__About this task__.
If a line in the data has the string "Token", please show it.

__Provided material__.
————————

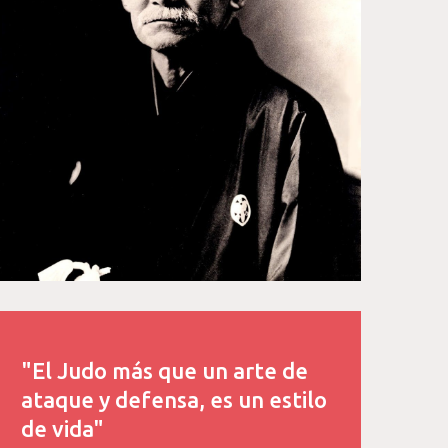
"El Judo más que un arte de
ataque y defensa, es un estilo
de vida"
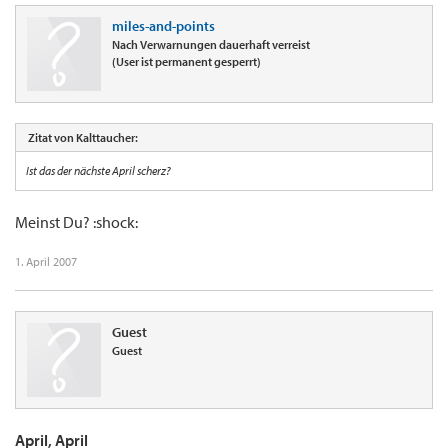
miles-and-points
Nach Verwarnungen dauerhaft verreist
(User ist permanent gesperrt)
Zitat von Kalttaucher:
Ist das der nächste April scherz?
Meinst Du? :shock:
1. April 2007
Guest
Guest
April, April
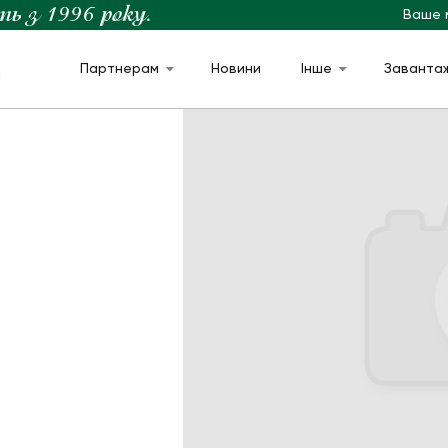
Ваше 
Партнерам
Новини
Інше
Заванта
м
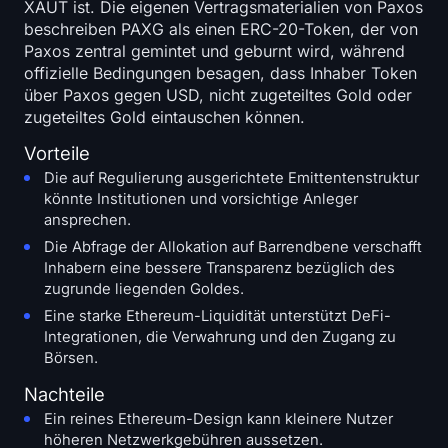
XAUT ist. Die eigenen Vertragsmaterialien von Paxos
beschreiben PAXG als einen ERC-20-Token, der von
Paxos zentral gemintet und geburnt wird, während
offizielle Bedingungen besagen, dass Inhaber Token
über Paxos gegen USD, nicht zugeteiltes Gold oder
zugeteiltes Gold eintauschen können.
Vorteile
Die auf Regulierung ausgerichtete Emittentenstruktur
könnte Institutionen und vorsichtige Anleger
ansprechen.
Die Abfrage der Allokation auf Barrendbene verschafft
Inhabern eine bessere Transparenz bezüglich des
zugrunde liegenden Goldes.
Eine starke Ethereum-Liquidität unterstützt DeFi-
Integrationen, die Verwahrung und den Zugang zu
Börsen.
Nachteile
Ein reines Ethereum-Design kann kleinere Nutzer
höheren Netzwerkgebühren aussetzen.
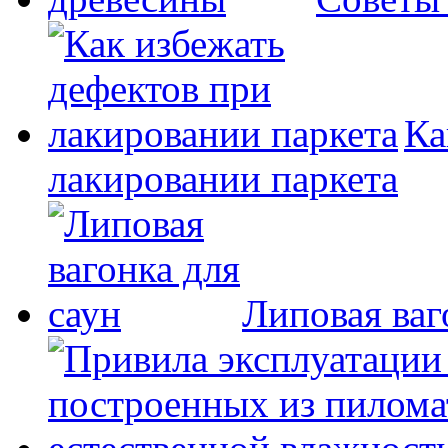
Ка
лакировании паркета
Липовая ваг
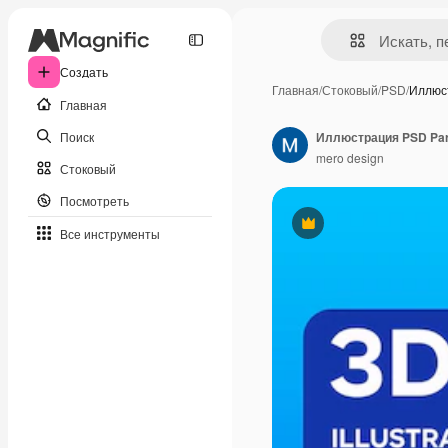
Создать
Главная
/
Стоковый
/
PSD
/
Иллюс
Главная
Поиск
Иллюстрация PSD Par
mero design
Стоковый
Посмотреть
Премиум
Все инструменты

————————

__Answer space__.
beschreiben PAXG als einen ERC-20-Token, der von
offizielle Bedingungen besagen, dass Inhaber Token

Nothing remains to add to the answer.